*TASK TO CARRY OUT*: Everything in the records must be copied exactly except the pictures.

• • • • •

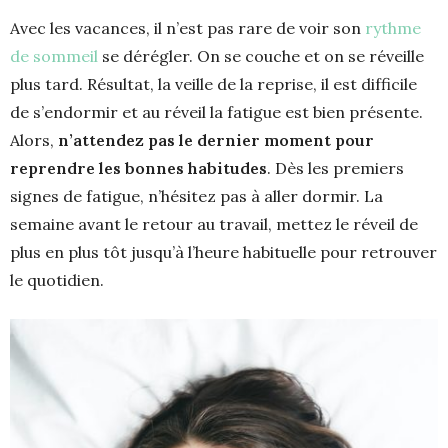
Avec les vacances, il n’est pas rare de voir son
rythme
de sommeil
se dérégler. On se couche et on se réveille
plus tard. Résultat, la veille de la reprise, il est difficile
de s’endormir et au réveil la fatigue est bien présente.
Alors,
n’attendez pas le dernier moment pour
reprendre les bonnes habitudes
. Dès les premiers
signes de fatigue, n’hésitez pas à aller dormir. La
semaine avant le retour au travail, mettez le réveil de
plus en plus tôt jusqu’à l’heure habituelle pour retrouver
le quotidien.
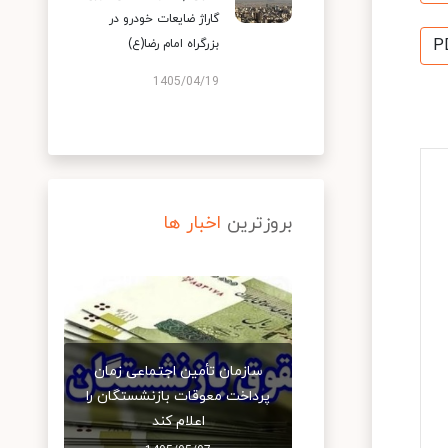
گاراژ ضایعات خودرو در
P
بزرگراه امام رضا(ع)
1405/04/19
بروزترین
اخبار ها
سازمان تأمین اجتماعی زمان
پرداخت معوقات بازنشستگان را
اعلام کند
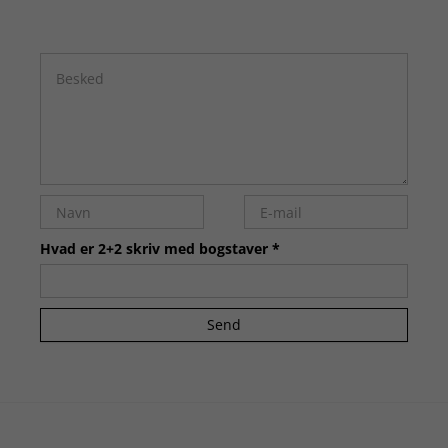
Hvad er 2+2 skriv med bogstaver *
Send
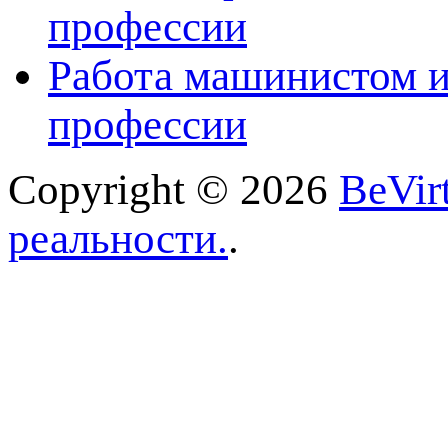
профессии
Работа машинистом и
профессии
Copyright © 2026
BeVir
реальности.
.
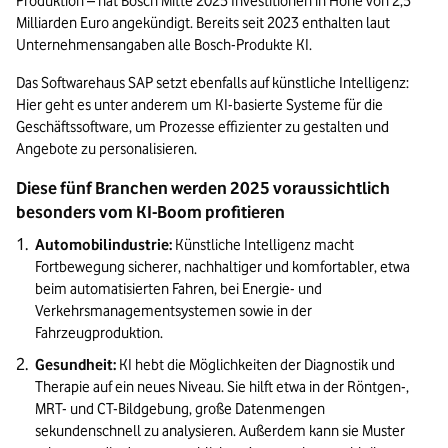
Produktion – hat Bosch Mitte 2025 Investitionen in Höhe von 2,5 
Milliarden Euro angekündigt. Bereits seit 2023 enthalten laut 
Unternehmensangaben alle Bosch-Produkte KI.
Das Softwarehaus SAP setzt ebenfalls auf künstliche Intelligenz: 
Hier geht es unter anderem um KI-basierte Systeme für die 
Geschäftssoftware, um Prozesse effizienter zu gestalten und 
Angebote zu personalisieren.
Diese fünf Branchen werden 2025 voraussichtlich 
besonders vom KI-Boom profitieren
Automobilindustrie: 
Künstliche Intelligenz macht 
Fortbewegung sicherer, nachhaltiger und komfortabler, etwa 
beim automatisierten Fahren, bei Energie- und 
Verkehrsmanagementsystemen sowie in der 
Fahrzeugproduktion.
Gesundheit: 
KI hebt die Möglichkeiten der Diagnostik und 
Therapie auf ein neues Niveau. Sie hilft etwa in der Röntgen-, 
MRT- und CT-Bildgebung, große Datenmengen 
sekundenschnell zu analysieren. Außerdem kann sie Muster 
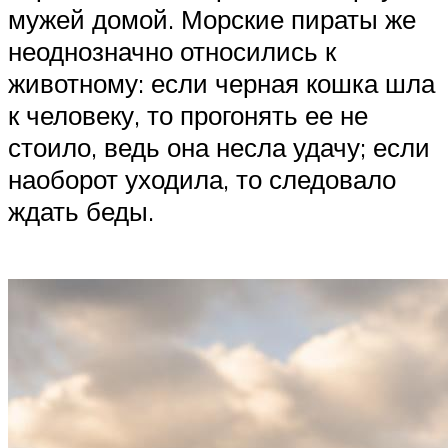
мужей домой. Морские пираты же
неоднозначно относились к
животному: если черная кошка шла
к человеку, то прогонять ее не
стоило, ведь она несла удачу; если
наоборот уходила, то следовало
ждать беды.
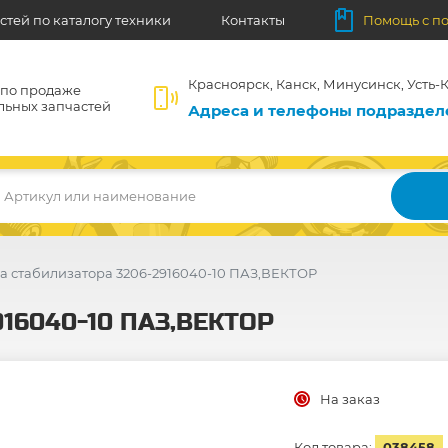
стей по каталогу техники
Контакты
Помощь с п
Красноярск, Канск, Минусинск, Усть-К
 по продаже
льных запчастей
Адреса и телефоны подразде
Артикул или наименование
а стабилизатора 3206-2916040-10 ПАЗ,ВЕКТОР
916040-10 ПАЗ,ВЕКТОР
На заказ
Код товара:
038458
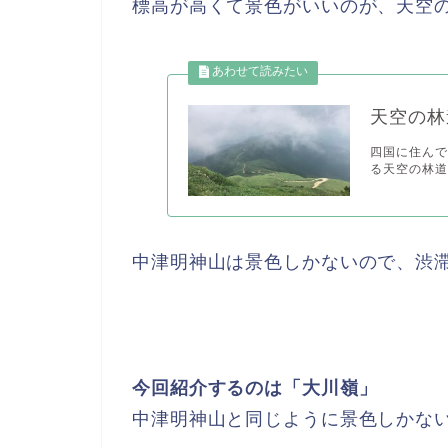
標高が高くて景色がいいのが、天空
天空の林
四国に住んで
る天空の林道
中津明神山は景色しかないので、渋
今回紹介するのは「大川嶺」
中津明神山と同じように景色しかな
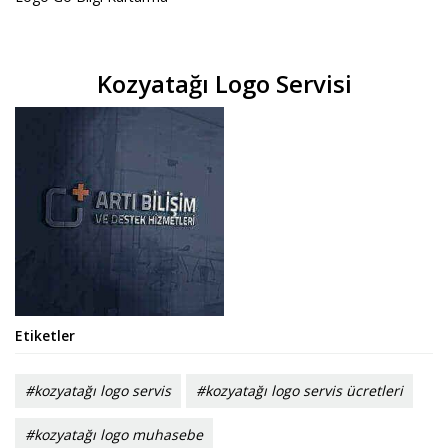
Kozyatağı Logo Servisi
Etiketler
#kozyatağı logo servis
#kozyatağı logo servis ücretleri
#kozyatağı logo muhasebe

• • • • •

*FINAL ANSWER*:
Avec les vacances, il n’est pas rare de voir son
rythme
de sommeil
se dérégler. On se couche et on se réveille
plus tard. Résultat, la veille de la reprise, il est difficile
de s’endormir et au réveil la fatigue est bien présente.
Alors,
n’attendez pas le dernier moment pour
reprendre les bonnes habitudes
. Dès les premiers
signes de fatigue, n’hésitez pas à aller dormir. La
semaine avant le retour au travail, mettez le réveil de
plus en plus tôt jusqu’à l’heure habituelle pour retrouver
le quotidien.
گاراژ ضایعات خودرو در
P
بزرگراه امام رضا(ع)
1405/04/19
بروزترین
اخبار ها
سازمان تأمین اجتماعی زمان
پرداخت معوقات بازنشستگان را
اعلام کند
Hvad er 2+2 skriv med bogstaver *
Send
профессии
Работа машинистом и
профессии
Copyright © 2026
BeVir
реальности.
.
Produktion – hat Bosch Mitte 2025 Investitionen in Höhe von 2,5 
Milliarden Euro angekündigt. Bereits seit 2023 enthalten laut 
Unternehmensangaben alle Bosch-Produkte KI.
Das Softwarehaus SAP setzt ebenfalls auf künstliche Intelligenz: 
Hier geht es unter anderem um KI-basierte Systeme für die 
Geschäftssoftware, um Prozesse effizienter zu gestalten und 
Angebote zu personalisieren.
Diese fünf Branchen werden 2025 voraussichtlich 
besonders vom KI-Boom profitieren
Automobilindustrie: 
Künstliche Intelligenz macht 
Fortbewegung sicherer, nachhaltiger und komfortabler, etwa 
beim automatisierten Fahren, bei Energie- und 
Verkehrsmanagementsystemen sowie in der 
Fahrzeugproduktion.
Gesundheit: 
KI hebt die Möglichkeiten der Diagnostik und 
Therapie auf ein neues Niveau. Sie hilft etwa in der Röntgen-, 
MRT- und CT-Bildgebung, große Datenmengen 
sekundenschnell zu analysieren. Außerdem kann sie Muster 
мужей домой. Морские пираты же
неоднозначно относились к
животному: если черная кошка шла
к человеку, то прогонять ее не
стоило, ведь она несла удачу; если
наоборот уходила, то следовало
ждать беды.
стей по каталогу техники
Контакты
Помощь с п
Красноярск, Канск, Минусинск, Усть-К
 по продаже
льных запчастей
Адреса и телефоны подразде
Артикул или наименование
а стабилизатора 3206-2916040-10 ПАЗ,ВЕКТОР
916040-10 ПАЗ,ВЕКТОР
На заказ
Код товара:
038458
標高が高くて景色がいいのが、天空
天空の林
四国に住んで
る天空の林道
中津明神山は景色しかないので、渋
今回紹介するのは「大川嶺」
中津明神山と同じように景色しかな
Kozyatağı Logo Servisi
Etiketler
#kozyatağı logo servis
#kozyatağı logo servis ücretleri
#kozyatağı logo muhasebe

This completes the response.